Lentiviral transduction
Pre-packaged lentiviral particles that either encoded a non-targeting shRNA (negative shRNA, sc-108080) or sequences specifically targeting the human ACCα(ACACA1) gene (sc-40312-V) were purchased from a commercial provider (Santa Cruz Biotechnology, Inc.). To infect MCF-7 cells with virus, the regular medium was replaced with culture medium containing 5 μg/mL polybrene (Santa Cruz Biotechnology, sc-124220). MCF-7 cells were then exposed to lentiviruses for 48 h. The lentiviral shRNA particles also encode a puromycin resistance gene for transduction selection. After infection, the cells were washed and grown in culture medium containing 10 μg/mL puromycin dihydrochloride (Sigma, P9620) for an additional 72 h.
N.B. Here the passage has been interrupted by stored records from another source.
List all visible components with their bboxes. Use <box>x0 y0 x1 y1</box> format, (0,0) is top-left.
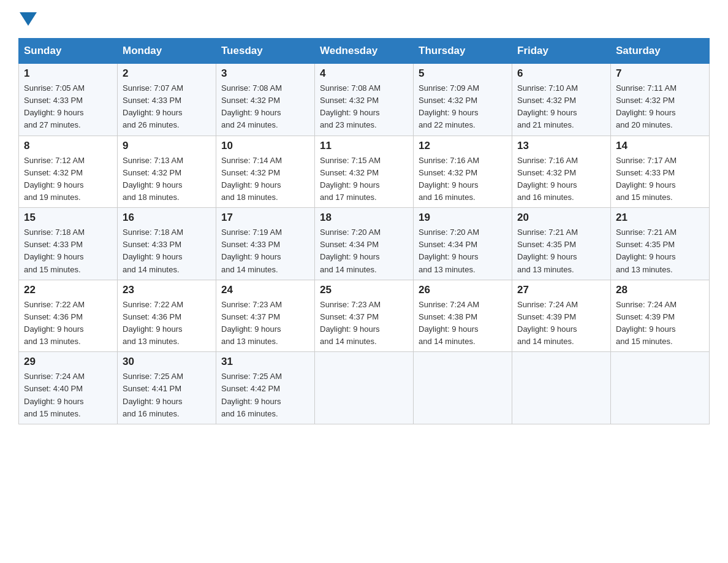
day-info: Sunrise: 7:20 AMSunset: 4:34 PMDaylight:… <box>419 226 507 276</box>
calendar-cell <box>315 352 414 424</box>
day-number: 29 <box>24 356 112 368</box>
calendar-cell: 21Sunrise: 7:21 AMSunset: 4:35 PMDayligh… <box>611 208 710 280</box>
calendar-cell: 12Sunrise: 7:16 AMSunset: 4:32 PMDayligh… <box>414 136 512 208</box>
day-number: 7 <box>616 67 704 80</box>
day-number: 18 <box>320 212 408 224</box>
day-info: Sunrise: 7:23 AMSunset: 4:37 PMDaylight:… <box>320 299 408 348</box>
weekday-header-sunday: Sunday <box>19 39 118 64</box>
calendar-cell: 14Sunrise: 7:17 AMSunset: 4:33 PMDayligh… <box>611 136 710 208</box>
calendar-cell: 27Sunrise: 7:24 AMSunset: 4:39 PMDayligh… <box>512 280 611 352</box>
day-number: 12 <box>419 140 507 152</box>
day-info: Sunrise: 7:14 AMSunset: 4:32 PMDaylight:… <box>221 155 309 204</box>
calendar-cell: 29Sunrise: 7:24 AMSunset: 4:40 PMDayligh… <box>19 352 118 424</box>
day-info: Sunrise: 7:21 AMSunset: 4:35 PMDaylight:… <box>517 226 605 276</box>
day-info: Sunrise: 7:18 AMSunset: 4:33 PMDaylight:… <box>24 226 112 276</box>
calendar-cell: 17Sunrise: 7:19 AMSunset: 4:33 PMDayligh… <box>216 208 315 280</box>
calendar-cell: 7Sunrise: 7:11 AMSunset: 4:32 PMDaylight… <box>611 64 710 136</box>
calendar-cell: 8Sunrise: 7:12 AMSunset: 4:32 PMDaylight… <box>19 136 118 208</box>
day-info: Sunrise: 7:19 AMSunset: 4:33 PMDaylight:… <box>221 226 309 276</box>
day-number: 26 <box>419 284 507 296</box>
calendar-week-row: 1Sunrise: 7:05 AMSunset: 4:33 PMDaylight… <box>19 64 710 136</box>
day-info: Sunrise: 7:24 AMSunset: 4:39 PMDaylight:… <box>616 299 704 348</box>
logo <box>18 12 38 26</box>
day-info: Sunrise: 7:22 AMSunset: 4:36 PMDaylight:… <box>123 299 211 348</box>
calendar-cell: 28Sunrise: 7:24 AMSunset: 4:39 PMDayligh… <box>611 280 710 352</box>
day-number: 5 <box>419 67 507 80</box>
calendar-cell: 10Sunrise: 7:14 AMSunset: 4:32 PMDayligh… <box>216 136 315 208</box>
day-number: 24 <box>221 284 309 296</box>
day-info: Sunrise: 7:24 AMSunset: 4:39 PMDaylight:… <box>517 299 605 348</box>
day-info: Sunrise: 7:09 AMSunset: 4:32 PMDaylight:… <box>419 82 507 132</box>
weekday-header-thursday: Thursday <box>414 39 512 64</box>
day-number: 1 <box>24 67 112 80</box>
day-number: 25 <box>320 284 408 296</box>
calendar-cell: 18Sunrise: 7:20 AMSunset: 4:34 PMDayligh… <box>315 208 414 280</box>
day-number: 21 <box>616 212 704 224</box>
calendar-cell: 3Sunrise: 7:08 AMSunset: 4:32 PMDaylight… <box>216 64 315 136</box>
day-number: 10 <box>221 140 309 152</box>
day-number: 22 <box>24 284 112 296</box>
day-number: 13 <box>517 140 605 152</box>
calendar-cell: 2Sunrise: 7:07 AMSunset: 4:33 PMDaylight… <box>118 64 216 136</box>
calendar-cell: 23Sunrise: 7:22 AMSunset: 4:36 PMDayligh… <box>118 280 216 352</box>
calendar-cell <box>512 352 611 424</box>
day-info: Sunrise: 7:13 AMSunset: 4:32 PMDaylight:… <box>123 155 211 204</box>
day-number: 20 <box>517 212 605 224</box>
day-number: 8 <box>24 140 112 152</box>
day-number: 3 <box>221 67 309 80</box>
calendar-cell: 31Sunrise: 7:25 AMSunset: 4:42 PMDayligh… <box>216 352 315 424</box>
day-info: Sunrise: 7:11 AMSunset: 4:32 PMDaylight:… <box>616 82 704 132</box>
calendar-cell <box>611 352 710 424</box>
calendar-week-row: 22Sunrise: 7:22 AMSunset: 4:36 PMDayligh… <box>19 280 710 352</box>
calendar-week-row: 29Sunrise: 7:24 AMSunset: 4:40 PMDayligh… <box>19 352 710 424</box>
weekday-header-monday: Monday <box>118 39 216 64</box>
day-number: 17 <box>221 212 309 224</box>
weekday-header-friday: Friday <box>512 39 611 64</box>
calendar-cell: 16Sunrise: 7:18 AMSunset: 4:33 PMDayligh… <box>118 208 216 280</box>
calendar-cell: 30Sunrise: 7:25 AMSunset: 4:41 PMDayligh… <box>118 352 216 424</box>
day-info: Sunrise: 7:12 AMSunset: 4:32 PMDaylight:… <box>24 155 112 204</box>
day-number: 14 <box>616 140 704 152</box>
day-number: 11 <box>320 140 408 152</box>
day-info: Sunrise: 7:07 AMSunset: 4:33 PMDaylight:… <box>123 82 211 132</box>
page-header <box>18 12 710 26</box>
day-info: Sunrise: 7:16 AMSunset: 4:32 PMDaylight:… <box>517 155 605 204</box>
day-info: Sunrise: 7:21 AMSunset: 4:35 PMDaylight:… <box>616 226 704 276</box>
day-number: 27 <box>517 284 605 296</box>
day-info: Sunrise: 7:25 AMSunset: 4:42 PMDaylight:… <box>221 370 309 420</box>
calendar-cell: 6Sunrise: 7:10 AMSunset: 4:32 PMDaylight… <box>512 64 611 136</box>
calendar-cell: 1Sunrise: 7:05 AMSunset: 4:33 PMDaylight… <box>19 64 118 136</box>
day-number: 31 <box>221 356 309 368</box>
day-info: Sunrise: 7:17 AMSunset: 4:33 PMDaylight:… <box>616 155 704 204</box>
day-number: 23 <box>123 284 211 296</box>
calendar-cell: 25Sunrise: 7:23 AMSunset: 4:37 PMDayligh… <box>315 280 414 352</box>
day-number: 2 <box>123 67 211 80</box>
calendar-cell: 26Sunrise: 7:24 AMSunset: 4:38 PMDayligh… <box>414 280 512 352</box>
day-number: 16 <box>123 212 211 224</box>
calendar-cell: 22Sunrise: 7:22 AMSunset: 4:36 PMDayligh… <box>19 280 118 352</box>
day-number: 19 <box>419 212 507 224</box>
day-info: Sunrise: 7:10 AMSunset: 4:32 PMDaylight:… <box>517 82 605 132</box>
day-info: Sunrise: 7:08 AMSunset: 4:32 PMDaylight:… <box>320 82 408 132</box>
day-number: 6 <box>517 67 605 80</box>
calendar-cell: 19Sunrise: 7:20 AMSunset: 4:34 PMDayligh… <box>414 208 512 280</box>
day-number: 4 <box>320 67 408 80</box>
day-info: Sunrise: 7:15 AMSunset: 4:32 PMDaylight:… <box>320 155 408 204</box>
calendar-week-row: 15Sunrise: 7:18 AMSunset: 4:33 PMDayligh… <box>19 208 710 280</box>
calendar-cell: 24Sunrise: 7:23 AMSunset: 4:37 PMDayligh… <box>216 280 315 352</box>
day-info: Sunrise: 7:24 AMSunset: 4:40 PMDaylight:… <box>24 370 112 420</box>
calendar-cell: 13Sunrise: 7:16 AMSunset: 4:32 PMDayligh… <box>512 136 611 208</box>
day-number: 15 <box>24 212 112 224</box>
calendar-cell: 5Sunrise: 7:09 AMSunset: 4:32 PMDaylight… <box>414 64 512 136</box>
calendar-week-row: 8Sunrise: 7:12 AMSunset: 4:32 PMDaylight… <box>19 136 710 208</box>
day-info: Sunrise: 7:24 AMSunset: 4:38 PMDaylight:… <box>419 299 507 348</box>
weekday-header-saturday: Saturday <box>611 39 710 64</box>
day-info: Sunrise: 7:16 AMSunset: 4:32 PMDaylight:… <box>419 155 507 204</box>
day-info: Sunrise: 7:05 AMSunset: 4:33 PMDaylight:… <box>24 82 112 132</box>
day-info: Sunrise: 7:20 AMSunset: 4:34 PMDaylight:… <box>320 226 408 276</box>
calendar-cell <box>414 352 512 424</box>
calendar-cell: 11Sunrise: 7:15 AMSunset: 4:32 PMDayligh… <box>315 136 414 208</box>
day-info: Sunrise: 7:22 AMSunset: 4:36 PMDaylight:… <box>24 299 112 348</box>
day-info: Sunrise: 7:25 AMSunset: 4:41 PMDaylight:… <box>123 370 211 420</box>
weekday-header-row: SundayMondayTuesdayWednesdayThursdayFrid… <box>19 39 710 64</box>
The MCF-7 cells were allowed to proliferate for at least 1 week before any experimental procedures. To monitor the lentiviral transduction efficiency and transgene expression during the experiment we incubated additional subsets of MCF-7 cells with lentiviral particles encoding a green fluorescence protein (GFP) reporter (sc-108084). The transduction efficiency (>90%) was calculated as the ratio of the number of GFP-positive cells to the total number of cells from five random visual fields in three independent culture experiments.
Reactive Oxygen Species (ROS) Detection
Untreated cells as well as cells treated with soraphen A were incubated 60 min with 10 μmol/L 2’,7’-dihydro-dichlorofluorescein-diacetate (H2DCF-DA) (Invitrogen/Molecular Probes) at 37°C. Cellular green fluorescence was then measured by flow cytometry. Following oxidation by ROS and peroxides within cells the non-fluorescent substrate H2DCF-DA is converted to the highly fluorescent derivative DCF [63-65]. The cell-permeant non-fluorescent H2DCF-DA upon cleavage of the acetate moiety by intercellular esterases and oxidation by ROS is converted to strongly fluorescent DCF and thus reports the ROS abundance.
Immunoblotting
Testing for the total expression level of ACACA1 was performed by immunoblotting procedures using the ACCα (H-76) sc-30212 rabbit polyclonal antibody (Santa Cruz Biotechnology, Inc.) according to the manufacturer's instructions.
Statistical analysis
The results are presented as the mean ± SD for at least three repeated individual experiments for each group. The analyses were performed using XLSTAT 2010 (AddinsoftTM). A P-value ≤ 0.01 was considered statistically significant.
Acknowledgments
This work was financially supported by the Ministerio de Ciencia e Innovación (SAF2012-38914), Plan Nacional de I+D+I, MICINN, Spain.
Footnotes
Conflict Of Interest Statement
The authors of this manuscript have no conflicts of interest to declare.